Kuching in Singapore
26 November 2005
Just has to show you the reception area at the Raffles Yacht Club. This was the deluxe version of a marina!
Singapore was surprisingly lengthy stopover considering we hadn't intended to go there in the first place. Our intention was to stop in Nongsa Point, have our dive compressor delivered to the boat and then carry on to Malaysia. However, (surprise!!) our dive compressor was still in Frankfurt and on our second night in Nongsa Point one of the boats in the marina was struck by lightning and totally consumed by the resulting fire. This made us nervous about the place. Well, not that nervous but we decided to go to Singapore for a 3 or 4 days as that would facilitate the delivery of the compressor.
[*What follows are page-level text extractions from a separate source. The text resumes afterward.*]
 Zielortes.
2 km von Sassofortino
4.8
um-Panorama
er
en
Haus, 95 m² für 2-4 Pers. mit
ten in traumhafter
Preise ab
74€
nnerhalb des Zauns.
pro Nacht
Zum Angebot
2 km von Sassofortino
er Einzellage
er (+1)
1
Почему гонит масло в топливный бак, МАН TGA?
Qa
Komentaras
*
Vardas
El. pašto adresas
As it turned out we were in Singapore 12 days and received the compressor 30 minutes before we left having been prepared to leave without it!
Girding our loins we ventured forth to cross the Singapore Strait shipping channel. Whoa! That is scary! Huge container vessels, LPG tankers, cargo ships of all sizes and descriptions and all travelling at 20 knots and aimed right at the side of our little vessel! We squeaked through somehow and headed for the Singapore Armed Forces Yacht Club right beside the Changi Naval base where ex-Commodore General Tan Huck Gim, an ex colleague from the UN had arranged a berth for us. We'd just relaxed into the thought of a brew in the yacht club bar when we were approached at high speed by a Singapore navy RIB bearing camouflage kitted men with guns! Yikes! Turns out there is a "1 mile off" rule for the naval base and we'd clipped the corner. After examination of our papers and a lot of radio communication we were determined to be relatively harmless (although highly suspect) and released to enjoy our much deserved beer.
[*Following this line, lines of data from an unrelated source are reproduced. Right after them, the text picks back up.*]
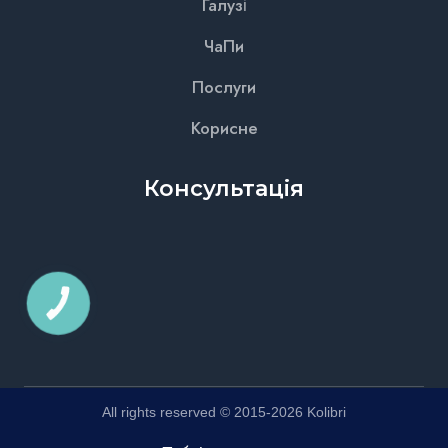
Галузі
ЧаПи
Послуги
Корисне
Консультація
КНОПКА
ЗВ'ЯЗКУ
All rights reserved © 2015-2026 Kolibri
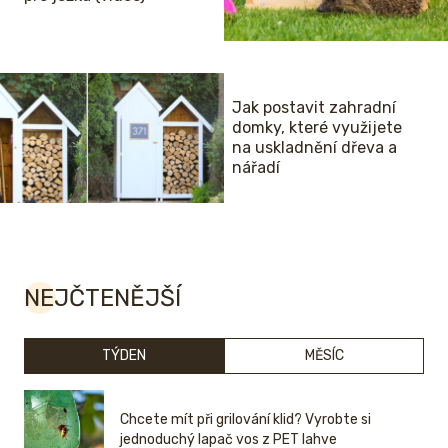
Jak postavit zahradní
domky, které využijete
na uskladnění dřeva a
nářadí
NEJČTENĚJŠÍ
TÝDEN
MĚSÍC
Chcete mít při grilování klid? Vyrobte si
jednoduchý lapač vos z PET lahve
The SAF yacht club was accommodating and had a great pool and wi-fi internet access on the boat. We thoroughly enjoyed our stay there! After 8 days we moved to the other end of Singapore to the Raffles Yacht Club to be nearer the marine suppliers. The transit took all day and was full of surprises as Singapore has been very busy reclaiming land so the charts are no longer accurate - in fact one passage were tried to use had been completely walled in. We arrived at Raffles just in time to crash a cruiser's birthday party and so had a great introduction. Raffles is a deluxe yacht club with an impressive pool area and smiling, helpful staff. They delver the paper to your boat in the morning and provide pay-for-use wi-fi on the docks. Itg turned to be a gathering point for cruisers and we met up with the group from Bali (Mokoko, Fontana and Samsara) and met other cruisers we'll be seeing in Thailand.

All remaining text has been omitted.